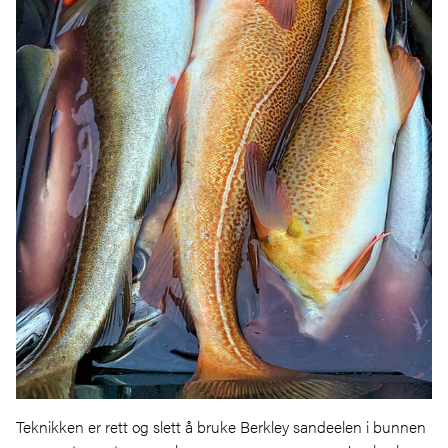
Teknikken er rett og slett å bruke Berkley sandeelen i bunnen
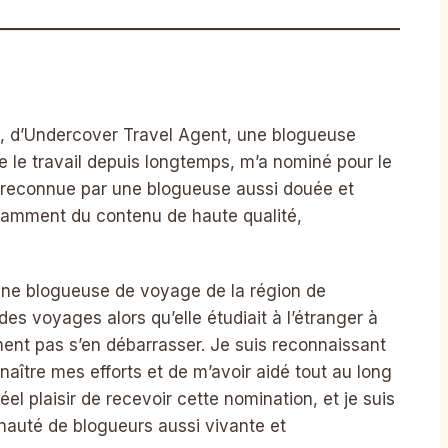
a, d’Undercover Travel Agent, une blogueuse
e le travail depuis longtemps, m’a nominé pour le
été reconnue par une blogueuse aussi douée et
tamment du contenu de haute qualité,
ne blogueuse de voyage de la région de
s voyages alors qu’elle étudiait à l’étranger à
ement pas s’en débarrasser. Je suis reconnaissant
naître mes efforts et de m’avoir aidé tout au long
éel plaisir de recevoir cette nomination, et je suis
auté de blogueurs aussi vivante et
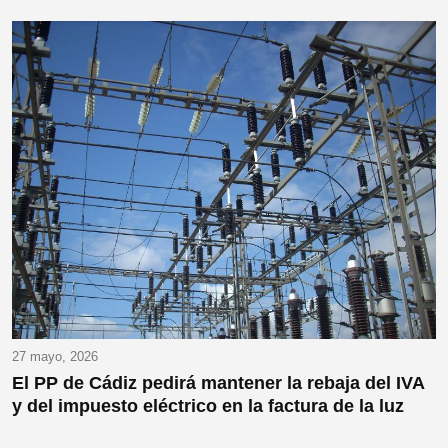
27 mayo, 2026
El PP de Cádiz pedirá mantener la rebaja del IVA
y del impuesto eléctrico en la factura de la luz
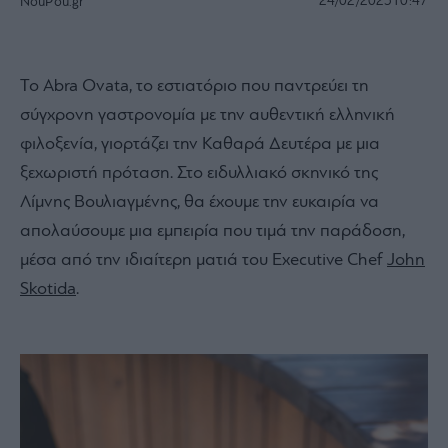
24/02/2025
10:47
NouPou.gr
Το Abra Ovata, το εστιατόριο που παντρεύει τη
σύγχρονη γαστρονομία με την αυθεντική ελληνική
φιλοξενία, γιορτάζει την Καθαρά Δευτέρα με μια
ξεχωριστή πρόταση. Στο ειδυλλιακό σκηνικό της
Λίμνης Βουλιαγμένης, θα έχουμε την ευκαιρία να
απολαύσουμε μια εμπειρία που τιμά την παράδοση,
μέσα από την ιδιαίτερη ματιά του Executive Chef
John
Skotida
.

========================

(ACTION ITEM) Determine the number of lines in the preceding data that contain the word "blogueuse". Reply with that number only.

(REPLY) 3